(Beginning of Extracted information)

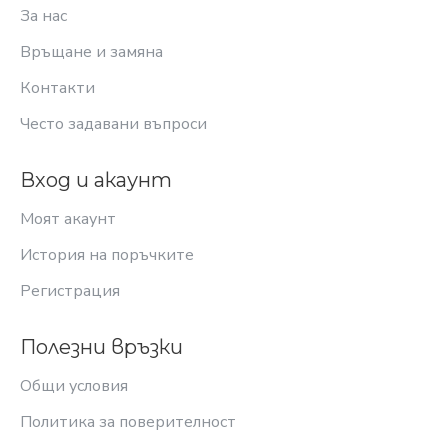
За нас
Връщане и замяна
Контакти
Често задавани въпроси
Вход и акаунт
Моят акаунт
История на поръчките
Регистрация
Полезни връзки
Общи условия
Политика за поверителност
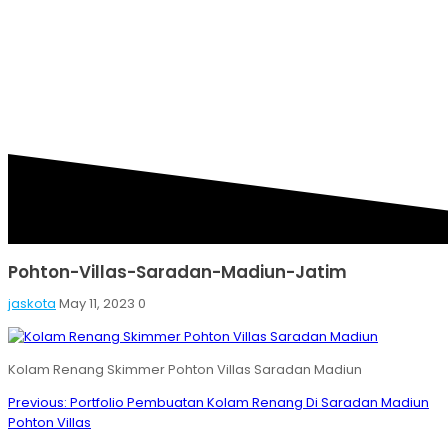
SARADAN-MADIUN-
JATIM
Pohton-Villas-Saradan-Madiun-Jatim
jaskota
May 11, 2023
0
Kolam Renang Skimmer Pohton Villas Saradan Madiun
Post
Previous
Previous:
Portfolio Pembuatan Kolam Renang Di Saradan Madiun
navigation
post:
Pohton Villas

(End of Extracted information)
(Beginning of Extracted information)

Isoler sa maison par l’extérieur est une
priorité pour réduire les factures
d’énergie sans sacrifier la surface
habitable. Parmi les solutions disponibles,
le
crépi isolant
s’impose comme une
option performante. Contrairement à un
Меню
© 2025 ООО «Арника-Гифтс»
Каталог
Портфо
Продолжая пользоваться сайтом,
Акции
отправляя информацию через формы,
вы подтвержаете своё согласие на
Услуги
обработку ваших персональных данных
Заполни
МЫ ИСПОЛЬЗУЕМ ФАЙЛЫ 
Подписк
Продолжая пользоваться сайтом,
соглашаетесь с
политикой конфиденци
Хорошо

(End of Extracted information)

> Work instructions
Which of the lines above hold the string "Villas"? Copy each one.

> Written response
Pohton-Villas-Saradan-Madiun-Jatim
Kolam Renang Skimmer Pohton Villas Saradan Madiun
Pohton Villas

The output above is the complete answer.